For more information, visit the New Hampshire Secretary of State’s UOCAVA “frequently asked questions” page or FVAP’s New Hampshire-specific FPCA page.
Receiving an Absentee Ballot
UOCAVA voters will receive their blank absentee ballots by U.S. mail or electronically.
The ballot must be returned via U.S. mail or commercial carrier by 5:00 p.m. eastern time on Election Day. For this year’s General Election, that is Tuesday, November 3, 2020. The ballot will not be counted if it is transmitted electronically. The ballot must be sent to the local town or clerk’s office where the UOCAVA voter is registered to vote.
For more information, visit the New Hampshire Secretary of State’s UOCAVA “frequently asked questions” page or FVAP’s New Hampshire-specific FPCA page.
Federal Write-In Absentee Ballot
The Federal Write-in Absentee Ballot (FWAB) is a back-up ballot that can be used by UOCAVA voters.
The FWAB may only be used to vote for federal offices.
You may use the FWAB regardless of whether you are located domestically or outside the United States, (including APO and FPO addresses), provided that you are away from your voting residence for service-related activities.
If you have already requested a FPCA, the FWAB will be treated as a ballot. However, the registration information that comes with the FWAB can be treated to complete a voter registration as well, if there is a prior signature on a voter registration document from the voter on file. If there is no voter signature on a prior voter registration application on file, the FWAB cannot be counted as a ballot, even if the voter registration material with the FWAB is completed.
Your FWAB must be received through either U.S. mail or commercial carrier by 5:00 p.m. eastern time on Election Day. For this year’s General Election, that is Tuesday, November 3, 2020. The ballot will not be counted if it is transmitted electronically. The ballot must be sent to your local town or clerk’s office.
For more information, visit the New Hampshire Secretary of State’s UOCAVA “frequently asked questions” page or FVAP’s New Hampshire-specific FWAB page.
A person sentenced for a felony may not vote from the time of sentencing until the sentence’s final discharge, unless the execution of sentence is suspended (with or without probation) or the person is paroled. In other words, New Hampshire automatically restores the right to vote to persons with felony convictions upon release from prison, including during parole or probation. RSA 607-A:2; RSA 654:5.
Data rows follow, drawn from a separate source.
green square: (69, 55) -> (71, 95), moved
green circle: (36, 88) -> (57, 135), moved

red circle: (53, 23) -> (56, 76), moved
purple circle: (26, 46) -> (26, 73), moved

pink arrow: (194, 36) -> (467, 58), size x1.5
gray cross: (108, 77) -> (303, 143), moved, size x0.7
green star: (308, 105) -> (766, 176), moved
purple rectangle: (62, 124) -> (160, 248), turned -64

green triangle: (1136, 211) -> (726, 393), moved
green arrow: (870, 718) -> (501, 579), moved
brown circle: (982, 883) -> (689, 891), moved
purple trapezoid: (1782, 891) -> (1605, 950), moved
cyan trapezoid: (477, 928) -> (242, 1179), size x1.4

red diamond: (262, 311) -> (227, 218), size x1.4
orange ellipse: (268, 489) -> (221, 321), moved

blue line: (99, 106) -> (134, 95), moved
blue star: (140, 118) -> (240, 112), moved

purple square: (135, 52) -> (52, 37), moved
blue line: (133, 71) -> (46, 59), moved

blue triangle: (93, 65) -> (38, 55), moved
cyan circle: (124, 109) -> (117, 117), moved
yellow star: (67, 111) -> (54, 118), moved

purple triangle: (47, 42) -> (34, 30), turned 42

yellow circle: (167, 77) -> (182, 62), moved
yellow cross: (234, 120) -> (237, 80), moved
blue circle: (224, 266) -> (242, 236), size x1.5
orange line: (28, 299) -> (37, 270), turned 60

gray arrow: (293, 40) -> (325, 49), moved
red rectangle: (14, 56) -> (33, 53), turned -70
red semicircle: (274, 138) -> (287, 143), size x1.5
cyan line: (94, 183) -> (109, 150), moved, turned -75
Persons convicted of a felony offense who have been released from prison should check their voter registration to determine whether they have been removed from the checklist. Supervisors of the Checklist regularly receive information from the Secretary of State about voters who have been convicted of felony offenses and they remove voters from the checklist if they are still serving their felony sentence in prison. If the voter has been removed from the checklist for this reason, the voter will need to register again following their release from prison.
Persons confined in a penal institution in pre-trial detention or as a result of a conviction for a misdemeanor retain the right to vote. Most people sentenced to County Corrections fall in this category. Their domicile for voting purposes is the town or city where they had their domicile immediately prior to being confined. Persons confined in a penal institution must vote by absentee ballot. RSA 654:2- a.